--- TASK STATEMENT ---
Scan the records for the string "person" and copy every line that holds it.

[Start of Attachment]

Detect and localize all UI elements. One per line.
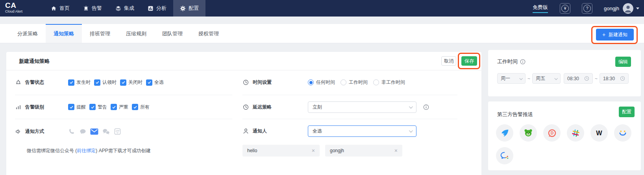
chevron-down-icon xyxy=(519,77,522,80)
main-nav: 首页 告警 集成 分析 xyxy=(44,0,205,17)
info-icon[interactable] xyxy=(520,59,526,64)
work-time-title-group: 工作时间 xyxy=(497,58,526,65)
delay-policy-select[interactable]: 立刻 xyxy=(308,101,416,113)
phone-method-icon[interactable] xyxy=(68,128,76,135)
work-time-title: 工作时间 xyxy=(497,58,518,65)
panel-actions: 取消 保存 xyxy=(441,56,477,66)
time-from-input[interactable]: 08:30 xyxy=(564,73,593,84)
checkbox-checked-icon xyxy=(68,104,74,110)
help-button[interactable]: ? xyxy=(582,3,592,14)
new-notification-label: 新建通知 xyxy=(609,31,627,38)
top-navbar: CA Cloud Alert 首页 告警 集成 分析 xyxy=(0,0,644,17)
hint-prefix: 微信需绑定微信公众号 ( xyxy=(27,148,77,153)
notify-person-select[interactable]: 全选 xyxy=(308,125,416,137)
worktile-letter: W xyxy=(596,129,602,136)
notify-method-row: 通知方式 APP xyxy=(15,119,232,144)
nav-item-integrations[interactable]: 集成 xyxy=(109,0,141,17)
edit-work-time-button[interactable]: 编辑 xyxy=(615,57,631,67)
app-icon-text: APP xyxy=(115,130,120,132)
info-icon xyxy=(423,104,429,110)
day-to-select[interactable]: 周五 xyxy=(532,73,561,84)
email-method-icon-selected[interactable] xyxy=(90,128,98,135)
dingtalk-icon[interactable] xyxy=(496,124,513,142)
work-time-card: 工作时间 编辑 周一 ~ 周五 08:30 ~ 18:30 xyxy=(488,50,641,96)
tab-label: 排班管理 xyxy=(90,30,110,37)
checkbox-level-critical[interactable]: 严重 xyxy=(111,104,128,111)
delay-info[interactable] xyxy=(423,104,429,110)
nav-item-home[interactable]: 首页 xyxy=(44,0,76,17)
checkbox-level-all[interactable]: 所有 xyxy=(132,104,150,111)
radio-selected-icon xyxy=(308,79,314,85)
tab-compression-rules[interactable]: 压缩规则 xyxy=(118,24,154,43)
tab-shift-management[interactable]: 排班管理 xyxy=(82,24,118,43)
select-value: 立刻 xyxy=(313,104,322,111)
tab-dispatch-policy[interactable]: 分派策略 xyxy=(9,24,46,43)
checkbox-level-warning[interactable]: 警告 xyxy=(89,104,107,111)
app-method-icon[interactable]: APP xyxy=(114,128,121,135)
nav-item-label: 集成 xyxy=(124,5,134,12)
nav-item-label: 告警 xyxy=(92,5,102,12)
tilde-separator: ~ xyxy=(527,76,530,81)
checkbox-checked-icon xyxy=(89,104,96,110)
tab-label: 通知策略 xyxy=(54,30,74,37)
day-from-select[interactable]: 周一 xyxy=(497,73,526,84)
configure-third-party-button[interactable]: 配置 xyxy=(619,107,635,117)
chevron-down-icon[interactable] xyxy=(636,7,639,9)
checkbox-on-close[interactable]: 关闭时 xyxy=(120,79,142,86)
go-bind-link[interactable]: 前往绑定 xyxy=(77,148,96,153)
checkbox-level-notice[interactable]: 提醒 xyxy=(68,104,86,111)
checkbox-on-occur[interactable]: 发生时 xyxy=(68,79,91,86)
radio-label: 任何时间 xyxy=(316,79,335,86)
radio-label: 非工作时间 xyxy=(381,79,405,86)
clock-icon xyxy=(584,76,589,81)
tag-label: hello xyxy=(247,148,257,153)
smiley-icon[interactable] xyxy=(614,124,631,142)
checkbox-checked-icon xyxy=(132,104,138,110)
bearychat-icon[interactable] xyxy=(520,124,537,142)
delay-policy-label-group: 延迟策略 xyxy=(242,104,308,111)
plan-badge[interactable]: 免费版 xyxy=(533,4,548,13)
close-icon[interactable]: × xyxy=(312,148,315,153)
wechat-method-icon[interactable] xyxy=(102,128,110,135)
worktile-icon[interactable]: W xyxy=(590,124,608,142)
notify-person-label-group: 通知人 xyxy=(242,128,308,134)
save-button[interactable]: 保存 xyxy=(461,56,477,66)
close-icon[interactable]: × xyxy=(394,148,398,153)
dodo-icon[interactable]: D xyxy=(543,124,561,142)
radio-non-work-time[interactable]: 非工作时间 xyxy=(373,79,405,86)
logo-subtitle: Cloud Alert xyxy=(5,9,22,13)
nav-item-label: 配置 xyxy=(189,5,199,12)
field-label: 告警状态 xyxy=(25,79,44,86)
time-to-input[interactable]: 18:30 xyxy=(600,73,629,84)
logo[interactable]: CA Cloud Alert xyxy=(5,1,22,13)
new-notification-button[interactable]: + 新建通知 xyxy=(596,29,634,41)
wechat-work-icon[interactable] xyxy=(496,147,513,164)
checkbox-on-claim[interactable]: 认领时 xyxy=(94,79,117,86)
time-value: 18:30 xyxy=(603,76,615,81)
avatar[interactable] xyxy=(623,3,633,14)
delay-policy-row: 延迟策略 立刻 xyxy=(242,95,457,119)
notify-method-label-group: 通知方式 xyxy=(15,128,68,135)
field-label: 延迟策略 xyxy=(253,104,272,111)
username[interactable]: gongjh xyxy=(604,6,619,11)
tab-notification-policy[interactable]: 通知策略 xyxy=(46,24,82,43)
nav-item-configuration[interactable]: 配置 xyxy=(173,0,205,17)
checkbox-select-all-status[interactable]: 全选 xyxy=(146,79,164,86)
radio-unselected-icon xyxy=(373,79,379,85)
nav-item-analytics[interactable]: 分析 xyxy=(141,0,173,17)
radio-unselected-icon xyxy=(341,79,346,85)
nav-item-alerts[interactable]: 告警 xyxy=(76,0,109,17)
slack-icon[interactable] xyxy=(567,124,584,142)
radio-any-time[interactable]: 任何时间 xyxy=(308,79,335,86)
signal-bars-icon xyxy=(15,104,22,111)
sms-method-icon[interactable] xyxy=(79,128,87,135)
tab-authorization[interactable]: 授权管理 xyxy=(191,24,227,43)
billing-button[interactable]: ¥ xyxy=(560,3,570,14)
navbar-right: 免费版 ¥ ? gongjh xyxy=(533,0,639,17)
checkbox-checked-icon xyxy=(111,104,117,110)
radio-work-time[interactable]: 工作时间 xyxy=(341,79,368,86)
checkbox-checked-icon xyxy=(68,79,74,86)
tab-team-management[interactable]: 团队管理 xyxy=(154,24,191,43)
checkbox-label: 警告 xyxy=(98,104,107,111)
cancel-button[interactable]: 取消 xyxy=(441,56,456,66)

[End of Attachment]

--- FINISHED TASK ---
notify-person-select[interactable]: 全选 xyxy=(308,125,416,137)
notify-person-label-group: 通知人 xyxy=(242,128,308,134)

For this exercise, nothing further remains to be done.